BEGIN Input

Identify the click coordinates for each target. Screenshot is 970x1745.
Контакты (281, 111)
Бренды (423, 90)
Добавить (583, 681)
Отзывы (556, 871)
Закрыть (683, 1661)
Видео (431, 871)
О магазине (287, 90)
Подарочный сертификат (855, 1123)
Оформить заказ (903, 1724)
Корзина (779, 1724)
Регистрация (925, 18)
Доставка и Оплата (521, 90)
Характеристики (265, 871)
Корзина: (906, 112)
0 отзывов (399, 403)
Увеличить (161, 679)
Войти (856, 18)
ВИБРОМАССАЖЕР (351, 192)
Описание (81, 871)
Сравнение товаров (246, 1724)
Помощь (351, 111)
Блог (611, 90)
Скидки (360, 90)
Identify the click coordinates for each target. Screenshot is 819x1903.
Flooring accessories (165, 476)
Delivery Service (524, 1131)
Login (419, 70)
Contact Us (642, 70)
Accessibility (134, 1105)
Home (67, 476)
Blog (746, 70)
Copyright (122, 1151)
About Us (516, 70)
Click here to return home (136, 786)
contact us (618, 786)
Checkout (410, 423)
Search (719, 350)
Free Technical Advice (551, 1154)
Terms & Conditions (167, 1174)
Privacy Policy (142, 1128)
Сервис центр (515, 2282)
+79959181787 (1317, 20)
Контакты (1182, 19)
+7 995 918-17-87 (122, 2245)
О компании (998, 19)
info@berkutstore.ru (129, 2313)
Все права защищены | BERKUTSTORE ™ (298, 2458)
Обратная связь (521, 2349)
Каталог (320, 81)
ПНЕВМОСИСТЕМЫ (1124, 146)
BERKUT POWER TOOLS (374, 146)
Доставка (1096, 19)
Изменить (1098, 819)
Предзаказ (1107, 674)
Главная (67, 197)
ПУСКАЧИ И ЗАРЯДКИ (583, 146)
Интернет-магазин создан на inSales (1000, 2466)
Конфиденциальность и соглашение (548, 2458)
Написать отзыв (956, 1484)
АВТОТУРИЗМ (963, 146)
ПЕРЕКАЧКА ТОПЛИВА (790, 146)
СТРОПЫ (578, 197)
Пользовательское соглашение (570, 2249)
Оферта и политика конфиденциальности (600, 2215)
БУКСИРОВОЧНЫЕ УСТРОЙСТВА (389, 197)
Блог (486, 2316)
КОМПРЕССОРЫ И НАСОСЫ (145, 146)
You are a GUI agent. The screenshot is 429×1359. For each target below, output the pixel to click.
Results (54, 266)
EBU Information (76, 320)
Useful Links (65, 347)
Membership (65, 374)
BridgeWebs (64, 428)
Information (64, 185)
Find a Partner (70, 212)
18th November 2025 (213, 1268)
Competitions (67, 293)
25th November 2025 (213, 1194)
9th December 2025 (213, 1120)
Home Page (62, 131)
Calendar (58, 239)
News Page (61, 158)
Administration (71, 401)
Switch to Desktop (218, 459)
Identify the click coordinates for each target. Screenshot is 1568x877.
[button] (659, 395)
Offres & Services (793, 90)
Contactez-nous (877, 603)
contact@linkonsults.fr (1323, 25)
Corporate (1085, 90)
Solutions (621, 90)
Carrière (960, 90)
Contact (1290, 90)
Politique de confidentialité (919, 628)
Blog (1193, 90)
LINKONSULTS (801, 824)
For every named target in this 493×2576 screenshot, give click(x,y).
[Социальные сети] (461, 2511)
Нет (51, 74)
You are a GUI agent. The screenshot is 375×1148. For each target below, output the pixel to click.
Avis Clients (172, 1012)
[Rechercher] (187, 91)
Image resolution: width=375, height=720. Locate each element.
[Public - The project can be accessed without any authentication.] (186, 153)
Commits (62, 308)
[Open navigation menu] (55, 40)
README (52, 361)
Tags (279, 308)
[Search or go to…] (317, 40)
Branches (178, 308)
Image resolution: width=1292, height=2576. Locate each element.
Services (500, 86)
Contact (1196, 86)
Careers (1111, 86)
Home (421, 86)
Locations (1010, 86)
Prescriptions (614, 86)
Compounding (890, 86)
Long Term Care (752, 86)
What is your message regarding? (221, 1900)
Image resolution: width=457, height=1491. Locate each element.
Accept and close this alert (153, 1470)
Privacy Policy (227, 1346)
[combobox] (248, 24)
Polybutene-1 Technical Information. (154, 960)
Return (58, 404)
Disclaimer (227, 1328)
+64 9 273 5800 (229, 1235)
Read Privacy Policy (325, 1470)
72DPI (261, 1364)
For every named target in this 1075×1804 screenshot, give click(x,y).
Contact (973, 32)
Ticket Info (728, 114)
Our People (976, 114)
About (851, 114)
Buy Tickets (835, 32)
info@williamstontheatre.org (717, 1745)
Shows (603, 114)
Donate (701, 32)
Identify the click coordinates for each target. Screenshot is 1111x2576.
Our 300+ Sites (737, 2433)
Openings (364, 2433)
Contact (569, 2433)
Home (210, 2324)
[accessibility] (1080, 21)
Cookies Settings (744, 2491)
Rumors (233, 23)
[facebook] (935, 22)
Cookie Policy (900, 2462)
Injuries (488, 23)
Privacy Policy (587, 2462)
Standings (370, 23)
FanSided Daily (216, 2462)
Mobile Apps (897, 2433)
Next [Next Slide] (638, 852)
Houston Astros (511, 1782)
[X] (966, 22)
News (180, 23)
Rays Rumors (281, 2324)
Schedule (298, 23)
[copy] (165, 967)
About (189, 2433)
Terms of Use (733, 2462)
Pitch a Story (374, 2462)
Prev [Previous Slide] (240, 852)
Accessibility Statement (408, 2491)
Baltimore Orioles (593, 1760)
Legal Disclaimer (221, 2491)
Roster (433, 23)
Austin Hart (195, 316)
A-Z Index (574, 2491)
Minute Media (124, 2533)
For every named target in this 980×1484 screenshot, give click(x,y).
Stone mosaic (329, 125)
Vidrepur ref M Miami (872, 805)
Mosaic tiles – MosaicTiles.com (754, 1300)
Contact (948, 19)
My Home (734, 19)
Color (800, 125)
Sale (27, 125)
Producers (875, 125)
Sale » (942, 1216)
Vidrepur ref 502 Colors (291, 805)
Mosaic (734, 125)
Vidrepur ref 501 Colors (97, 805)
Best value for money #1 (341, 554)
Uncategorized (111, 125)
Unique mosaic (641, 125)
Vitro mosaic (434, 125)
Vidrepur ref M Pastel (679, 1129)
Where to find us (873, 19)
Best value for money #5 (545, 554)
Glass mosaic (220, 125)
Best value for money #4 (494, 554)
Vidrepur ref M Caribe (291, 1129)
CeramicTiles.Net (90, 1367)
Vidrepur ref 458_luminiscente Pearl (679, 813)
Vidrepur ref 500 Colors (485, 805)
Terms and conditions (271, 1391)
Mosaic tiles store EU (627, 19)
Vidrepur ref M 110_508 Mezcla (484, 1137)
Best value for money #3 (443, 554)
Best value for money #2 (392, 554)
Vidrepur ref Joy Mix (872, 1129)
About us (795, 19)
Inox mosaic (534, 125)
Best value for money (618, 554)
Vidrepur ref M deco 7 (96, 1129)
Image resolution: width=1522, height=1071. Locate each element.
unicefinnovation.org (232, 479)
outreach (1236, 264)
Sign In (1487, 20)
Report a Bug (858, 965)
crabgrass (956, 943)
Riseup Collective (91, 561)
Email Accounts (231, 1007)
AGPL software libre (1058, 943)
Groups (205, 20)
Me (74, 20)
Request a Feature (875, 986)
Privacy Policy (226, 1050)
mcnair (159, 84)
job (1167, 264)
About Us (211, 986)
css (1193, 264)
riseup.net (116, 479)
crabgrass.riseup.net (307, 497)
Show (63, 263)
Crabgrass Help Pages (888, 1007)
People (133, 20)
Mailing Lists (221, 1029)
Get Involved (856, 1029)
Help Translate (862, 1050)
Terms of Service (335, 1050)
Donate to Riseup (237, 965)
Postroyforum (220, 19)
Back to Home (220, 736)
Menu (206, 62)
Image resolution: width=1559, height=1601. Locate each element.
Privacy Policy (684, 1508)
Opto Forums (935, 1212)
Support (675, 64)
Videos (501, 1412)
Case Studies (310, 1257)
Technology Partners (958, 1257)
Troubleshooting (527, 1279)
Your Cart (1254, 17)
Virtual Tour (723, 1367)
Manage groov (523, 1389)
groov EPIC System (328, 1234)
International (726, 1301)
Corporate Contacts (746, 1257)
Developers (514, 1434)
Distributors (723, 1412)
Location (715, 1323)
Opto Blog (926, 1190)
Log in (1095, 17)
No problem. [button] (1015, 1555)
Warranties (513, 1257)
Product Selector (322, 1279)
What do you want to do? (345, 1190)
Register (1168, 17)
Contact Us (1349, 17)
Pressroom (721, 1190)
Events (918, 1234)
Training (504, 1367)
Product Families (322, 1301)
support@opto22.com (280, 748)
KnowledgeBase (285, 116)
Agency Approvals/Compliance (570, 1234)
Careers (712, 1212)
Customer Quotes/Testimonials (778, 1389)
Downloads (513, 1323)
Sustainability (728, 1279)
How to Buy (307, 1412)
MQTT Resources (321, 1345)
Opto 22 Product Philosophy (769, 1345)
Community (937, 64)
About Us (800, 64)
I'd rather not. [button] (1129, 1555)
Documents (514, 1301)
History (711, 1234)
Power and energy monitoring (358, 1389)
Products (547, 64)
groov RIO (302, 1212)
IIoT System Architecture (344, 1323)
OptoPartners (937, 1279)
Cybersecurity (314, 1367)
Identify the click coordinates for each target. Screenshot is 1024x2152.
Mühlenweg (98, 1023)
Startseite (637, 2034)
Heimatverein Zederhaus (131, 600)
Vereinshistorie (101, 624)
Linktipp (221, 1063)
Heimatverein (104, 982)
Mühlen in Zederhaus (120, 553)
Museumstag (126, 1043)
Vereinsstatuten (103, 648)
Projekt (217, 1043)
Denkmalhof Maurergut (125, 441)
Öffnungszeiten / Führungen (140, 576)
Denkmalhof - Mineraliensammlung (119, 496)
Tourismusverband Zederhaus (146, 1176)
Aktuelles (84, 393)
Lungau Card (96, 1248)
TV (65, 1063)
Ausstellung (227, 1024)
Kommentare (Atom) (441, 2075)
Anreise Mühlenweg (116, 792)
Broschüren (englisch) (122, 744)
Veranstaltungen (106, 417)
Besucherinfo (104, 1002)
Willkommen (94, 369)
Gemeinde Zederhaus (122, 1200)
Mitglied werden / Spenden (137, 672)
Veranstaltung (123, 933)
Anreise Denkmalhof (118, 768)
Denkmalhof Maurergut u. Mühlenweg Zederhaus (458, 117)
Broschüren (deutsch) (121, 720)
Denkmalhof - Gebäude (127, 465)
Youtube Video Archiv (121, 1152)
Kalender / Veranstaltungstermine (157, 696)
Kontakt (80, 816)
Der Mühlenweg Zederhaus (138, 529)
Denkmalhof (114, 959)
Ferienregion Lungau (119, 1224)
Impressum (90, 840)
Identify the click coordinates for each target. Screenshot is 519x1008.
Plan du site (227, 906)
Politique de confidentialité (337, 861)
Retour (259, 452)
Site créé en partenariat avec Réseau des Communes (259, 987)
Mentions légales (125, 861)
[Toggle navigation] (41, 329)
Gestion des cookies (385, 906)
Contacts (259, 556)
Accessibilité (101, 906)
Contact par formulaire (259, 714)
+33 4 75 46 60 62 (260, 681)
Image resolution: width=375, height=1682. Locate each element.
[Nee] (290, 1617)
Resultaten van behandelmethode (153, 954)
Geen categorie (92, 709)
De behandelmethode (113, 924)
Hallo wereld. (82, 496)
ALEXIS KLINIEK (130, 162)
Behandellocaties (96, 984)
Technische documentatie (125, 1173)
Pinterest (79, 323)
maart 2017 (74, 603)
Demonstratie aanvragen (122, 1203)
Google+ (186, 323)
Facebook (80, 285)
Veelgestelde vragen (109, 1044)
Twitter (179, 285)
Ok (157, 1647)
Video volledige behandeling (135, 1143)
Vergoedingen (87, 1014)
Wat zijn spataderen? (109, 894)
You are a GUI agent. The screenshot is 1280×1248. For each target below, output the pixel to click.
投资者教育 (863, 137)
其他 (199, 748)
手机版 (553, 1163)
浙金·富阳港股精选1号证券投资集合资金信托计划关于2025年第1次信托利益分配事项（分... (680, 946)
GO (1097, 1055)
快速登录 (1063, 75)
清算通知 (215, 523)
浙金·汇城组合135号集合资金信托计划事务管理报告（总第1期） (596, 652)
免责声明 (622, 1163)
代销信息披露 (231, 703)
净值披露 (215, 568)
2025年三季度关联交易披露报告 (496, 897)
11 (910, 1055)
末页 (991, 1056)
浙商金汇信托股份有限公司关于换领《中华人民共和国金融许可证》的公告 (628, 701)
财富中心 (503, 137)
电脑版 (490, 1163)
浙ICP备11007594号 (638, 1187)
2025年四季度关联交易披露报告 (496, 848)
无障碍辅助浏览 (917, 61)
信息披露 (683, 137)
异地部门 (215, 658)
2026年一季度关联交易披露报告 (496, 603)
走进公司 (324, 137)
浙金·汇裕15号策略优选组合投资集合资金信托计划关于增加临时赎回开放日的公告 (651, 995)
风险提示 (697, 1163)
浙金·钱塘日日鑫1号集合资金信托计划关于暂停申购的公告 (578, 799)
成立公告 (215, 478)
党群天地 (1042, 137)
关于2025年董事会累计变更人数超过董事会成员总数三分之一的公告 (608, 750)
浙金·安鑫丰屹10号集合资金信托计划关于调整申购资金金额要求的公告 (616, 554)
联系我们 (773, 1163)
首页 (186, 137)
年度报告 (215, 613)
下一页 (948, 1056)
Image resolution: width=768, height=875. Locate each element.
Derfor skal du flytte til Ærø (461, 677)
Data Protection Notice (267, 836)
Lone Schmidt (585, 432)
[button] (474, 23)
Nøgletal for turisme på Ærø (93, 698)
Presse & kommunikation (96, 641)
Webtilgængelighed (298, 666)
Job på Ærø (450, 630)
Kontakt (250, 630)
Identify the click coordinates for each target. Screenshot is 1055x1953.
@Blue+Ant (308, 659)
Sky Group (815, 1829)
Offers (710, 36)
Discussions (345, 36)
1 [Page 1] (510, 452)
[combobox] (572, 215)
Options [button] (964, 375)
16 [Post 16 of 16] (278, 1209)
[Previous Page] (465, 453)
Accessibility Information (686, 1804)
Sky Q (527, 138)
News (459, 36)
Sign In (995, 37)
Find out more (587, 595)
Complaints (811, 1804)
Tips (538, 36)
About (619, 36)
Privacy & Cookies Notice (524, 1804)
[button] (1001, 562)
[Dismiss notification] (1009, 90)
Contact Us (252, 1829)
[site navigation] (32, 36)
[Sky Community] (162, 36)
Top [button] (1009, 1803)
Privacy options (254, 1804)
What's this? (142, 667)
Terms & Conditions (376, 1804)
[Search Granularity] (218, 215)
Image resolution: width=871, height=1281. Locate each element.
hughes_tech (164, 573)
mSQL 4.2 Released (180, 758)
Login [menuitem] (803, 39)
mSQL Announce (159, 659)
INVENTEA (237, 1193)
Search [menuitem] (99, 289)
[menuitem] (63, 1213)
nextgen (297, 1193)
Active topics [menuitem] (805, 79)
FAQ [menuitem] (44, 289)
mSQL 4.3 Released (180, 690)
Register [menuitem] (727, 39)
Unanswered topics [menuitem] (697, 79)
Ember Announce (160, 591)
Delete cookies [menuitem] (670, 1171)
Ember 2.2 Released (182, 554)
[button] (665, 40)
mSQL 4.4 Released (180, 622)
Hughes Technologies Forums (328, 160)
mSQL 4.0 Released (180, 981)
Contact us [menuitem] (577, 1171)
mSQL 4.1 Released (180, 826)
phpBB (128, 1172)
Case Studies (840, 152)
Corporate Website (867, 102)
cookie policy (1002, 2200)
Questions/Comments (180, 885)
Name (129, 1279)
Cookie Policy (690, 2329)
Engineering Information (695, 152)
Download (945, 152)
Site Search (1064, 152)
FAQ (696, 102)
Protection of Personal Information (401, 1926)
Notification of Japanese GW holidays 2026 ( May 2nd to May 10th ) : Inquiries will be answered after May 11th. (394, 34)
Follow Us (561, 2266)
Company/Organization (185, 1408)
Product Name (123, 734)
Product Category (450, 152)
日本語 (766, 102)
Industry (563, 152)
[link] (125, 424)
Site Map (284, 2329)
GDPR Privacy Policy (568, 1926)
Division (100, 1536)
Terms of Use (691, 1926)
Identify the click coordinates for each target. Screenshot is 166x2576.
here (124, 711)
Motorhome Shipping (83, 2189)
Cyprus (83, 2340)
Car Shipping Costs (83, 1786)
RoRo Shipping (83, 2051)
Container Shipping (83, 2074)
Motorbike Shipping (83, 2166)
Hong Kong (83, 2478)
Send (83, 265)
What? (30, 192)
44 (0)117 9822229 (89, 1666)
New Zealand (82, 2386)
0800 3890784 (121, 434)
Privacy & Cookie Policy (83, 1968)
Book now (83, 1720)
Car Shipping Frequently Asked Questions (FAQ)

END Input

:: Action item ::
From the line holding "风险提示 (697, 1163)" to the line holding "Unanswered topics [menuitem] (697, 79)", inclusive, restate each line above exactly as written.

:: Output for this task ::
风险提示 (697, 1163)
浙金·钱塘日日鑫1号集合资金信托计划关于暂停申购的公告 (578, 799)
成立公告 (215, 478)
党群天地 (1042, 137)
关于2025年董事会累计变更人数超过董事会成员总数三分之一的公告 (608, 750)
浙金·安鑫丰屹10号集合资金信托计划关于调整申购资金金额要求的公告 (616, 554)
联系我们 (773, 1163)
首页 (186, 137)
年度报告 (215, 613)
下一页 (948, 1056)
Image resolution: width=768, height=875. Locate each element.
Derfor skal du flytte til Ærø (461, 677)
Data Protection Notice (267, 836)
Lone Schmidt (585, 432)
[button] (474, 23)
Nøgletal for turisme på Ærø (93, 698)
Presse & kommunikation (96, 641)
Webtilgængelighed (298, 666)
Job på Ærø (450, 630)
Kontakt (250, 630)
Identify the click coordinates for each target. Screenshot is 1055x1953.
@Blue+Ant (308, 659)
Sky Group (815, 1829)
Offers (710, 36)
Discussions (345, 36)
1 [Page 1] (510, 452)
[combobox] (572, 215)
Options [button] (964, 375)
16 [Post 16 of 16] (278, 1209)
[Previous Page] (465, 453)
Accessibility Information (686, 1804)
Sky Q (527, 138)
News (459, 36)
Sign In (995, 37)
Find out more (587, 595)
Complaints (811, 1804)
Tips (538, 36)
About (619, 36)
Privacy & Cookies Notice (524, 1804)
[button] (1001, 562)
[Dismiss notification] (1009, 90)
Contact Us (252, 1829)
[site navigation] (32, 36)
[Sky Community] (162, 36)
Top [button] (1009, 1803)
Privacy options (254, 1804)
What's this? (142, 667)
Terms & Conditions (376, 1804)
[Search Granularity] (218, 215)
Image resolution: width=871, height=1281. Locate each element.
hughes_tech (164, 573)
mSQL 4.2 Released (180, 758)
Login [menuitem] (803, 39)
mSQL Announce (159, 659)
INVENTEA (237, 1193)
Search [menuitem] (99, 289)
[menuitem] (63, 1213)
nextgen (297, 1193)
Active topics [menuitem] (805, 79)
FAQ [menuitem] (44, 289)
mSQL 4.3 Released (180, 690)
Register [menuitem] (727, 39)
Unanswered topics [menuitem] (697, 79)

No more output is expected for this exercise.